I Was a Teenage Fundamentalist Episode 94 What About Certainty? with Bernard Warnick is a recent episode of this ex-vangelical podcast, no longer coyly presented by B. and T. but by Brian and Troy, who left their evangelical megachurches when they were aged in their 30s and 40s. Bernard Warnick is a retired Family Court judge, and his book that he is talking about in this episode (Illusions of Certainty: thoughts about thinking) is not about religion at all. Instead it’s about Warnick’s observations on logic and thinking, drawing on neurobiology and cognitive science. Why do we crave certainty? he asks. It’s an emotional, rather than an intellectual need, driven by subjectivity. In a post-modern world there are many truths, but he argues that we can have firm values, but you need to teach yourself and rely on yourself which requires discipline and wisdom.
The Rest is History Episode 419 Britain in 1974: Countdown to a Coup (Pt 3) So there’s Harold Wilson, Prime Minister after an election that he didn’t expect to win. He was ill, tired, drinking too much and in thrall to his private secretary and ‘political wife’ Marcia Williams (shades of Peta Credlin, anyone?) He settled with the miners, which solved the immediate problem but which led to the idealistic ‘Social Contract’ which saw 30% wage increases further fueling the cost of living. There was new spending, and new taxes on the rich (83% at the top tier, with a 98% tax on investments.) The talk in the gentlemen’s clubs was of a military overthrow and ‘getting rid of’ (i.e. killing) Marcia Williams. Wilson was accused of being a KGB agent, and there was certainly precedent for military intervention in Allende’s Chile and in Northern Ireland. The army had already been intervening in British strikes, stepping in to replace striking fire, ambulance and rubbish collection workers. On 18 September 1974 Harold Wilson called another election.

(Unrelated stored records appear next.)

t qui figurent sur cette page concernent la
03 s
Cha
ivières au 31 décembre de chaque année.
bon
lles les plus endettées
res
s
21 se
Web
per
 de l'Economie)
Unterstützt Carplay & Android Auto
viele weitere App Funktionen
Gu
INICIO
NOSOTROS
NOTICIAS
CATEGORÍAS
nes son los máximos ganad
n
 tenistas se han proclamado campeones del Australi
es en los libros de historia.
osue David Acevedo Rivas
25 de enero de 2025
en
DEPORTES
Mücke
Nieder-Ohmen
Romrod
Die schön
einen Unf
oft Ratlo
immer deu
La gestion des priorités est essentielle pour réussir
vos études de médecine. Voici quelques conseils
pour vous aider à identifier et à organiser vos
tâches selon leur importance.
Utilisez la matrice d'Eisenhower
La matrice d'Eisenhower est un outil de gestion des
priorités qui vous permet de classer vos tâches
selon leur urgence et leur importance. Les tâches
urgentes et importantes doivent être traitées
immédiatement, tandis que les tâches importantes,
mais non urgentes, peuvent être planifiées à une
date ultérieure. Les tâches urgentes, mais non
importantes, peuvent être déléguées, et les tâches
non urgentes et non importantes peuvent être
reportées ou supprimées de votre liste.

History Hit History of Gulags After the recent death of Alexei Navalny, this podcast featuring Alexander Watson, Professor of History at Goldsmiths, University of London, looks into the history of Gulags in Russia. The first mention of ‘exile’ in Russia was in 1649 under the Tsars, where revolutionaries were sent to Siberia, but here isolation and distance were left to do the job. In 1917 the Bolsheviks set up camps, and the first labour camp was set up in the 1920s. A labour camp was expected to be profitable and was governed by the inmates themselves (as distinct from German ‘extermination’ camps). Nonetheless, there was a huge death rate, estimated at being about 1/4 which is similar to the Nazi labour camps. ‘Gulag’ is actually a Soviet acronym from the 1930s. They were at their highest peak in the early 1950s when they numbered 2.5 million, and the Secret Police were involved. Many prisoners were set free under Kruschev but the structures remained. During the 1960s and 1970s the emphasis changed to psychiatric hospitals in order to achieve the same effect. Now ‘law’ is used as the enforcing mechanism.

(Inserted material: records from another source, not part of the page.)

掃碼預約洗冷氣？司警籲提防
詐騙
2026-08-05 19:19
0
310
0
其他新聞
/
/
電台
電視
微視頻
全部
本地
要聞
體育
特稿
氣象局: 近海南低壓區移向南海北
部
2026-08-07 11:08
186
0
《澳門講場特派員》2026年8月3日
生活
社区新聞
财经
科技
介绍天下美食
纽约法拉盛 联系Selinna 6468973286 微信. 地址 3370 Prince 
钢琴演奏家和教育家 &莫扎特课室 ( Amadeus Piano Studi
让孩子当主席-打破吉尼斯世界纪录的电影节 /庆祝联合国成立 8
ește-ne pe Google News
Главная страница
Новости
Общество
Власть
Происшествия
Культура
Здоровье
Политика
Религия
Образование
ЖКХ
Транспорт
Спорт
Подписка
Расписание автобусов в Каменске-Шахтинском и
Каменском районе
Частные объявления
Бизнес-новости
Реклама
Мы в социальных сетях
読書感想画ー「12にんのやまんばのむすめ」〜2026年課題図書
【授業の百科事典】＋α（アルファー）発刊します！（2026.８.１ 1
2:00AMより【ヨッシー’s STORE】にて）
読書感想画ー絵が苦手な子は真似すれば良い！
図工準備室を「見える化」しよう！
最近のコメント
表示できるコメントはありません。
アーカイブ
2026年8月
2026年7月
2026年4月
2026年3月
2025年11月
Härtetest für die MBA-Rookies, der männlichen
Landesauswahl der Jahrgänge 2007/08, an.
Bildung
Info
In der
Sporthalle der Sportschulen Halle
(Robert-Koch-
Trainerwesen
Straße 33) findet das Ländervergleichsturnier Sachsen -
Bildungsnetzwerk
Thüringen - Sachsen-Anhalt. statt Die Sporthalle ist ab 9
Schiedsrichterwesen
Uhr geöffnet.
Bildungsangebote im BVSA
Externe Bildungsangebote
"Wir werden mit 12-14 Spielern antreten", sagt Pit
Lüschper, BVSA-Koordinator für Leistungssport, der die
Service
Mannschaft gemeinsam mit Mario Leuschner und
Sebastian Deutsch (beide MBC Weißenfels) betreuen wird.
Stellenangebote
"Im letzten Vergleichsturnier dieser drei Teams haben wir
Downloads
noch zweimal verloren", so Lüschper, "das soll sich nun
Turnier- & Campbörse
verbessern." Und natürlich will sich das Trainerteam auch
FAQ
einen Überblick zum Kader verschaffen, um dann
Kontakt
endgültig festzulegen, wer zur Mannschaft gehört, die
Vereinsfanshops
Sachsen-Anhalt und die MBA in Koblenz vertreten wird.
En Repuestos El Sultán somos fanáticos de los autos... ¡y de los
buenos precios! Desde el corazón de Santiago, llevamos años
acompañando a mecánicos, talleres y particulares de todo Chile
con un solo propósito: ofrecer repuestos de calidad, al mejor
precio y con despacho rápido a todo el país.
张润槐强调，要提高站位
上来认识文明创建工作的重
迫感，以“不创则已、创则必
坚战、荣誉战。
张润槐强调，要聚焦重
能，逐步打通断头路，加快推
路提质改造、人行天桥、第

Emperors of Rome I must have forgotten to note this one- and it was a good one too! Episode CII Clodia notes that, like other women, Clodia was only mentioned tangentially in the sources. She lived in the late republic, around the 1st Century CE. Her father was a consul, and an Optimati but she and her brother opposed their father’s politics and aligned themselves more to the Populari. In 59BCE her very conservative husband died, leaving her a widow- a position that gave women more autonomy than they had when they were married. Her name was brought into a murder trial, and Cicero acting as defence for Callus, the accused, dragged Clodia’s name into the court. She was a witness against Callus and in defending his client, Cicero suggested that she had poisoned her husband. This was payback, because Cicero hated Clodia’s brother because he had been responsible for Cicero being sent into exile. However, she survived the scandal of the courtcase, and became a businesswoman. Go Clodia.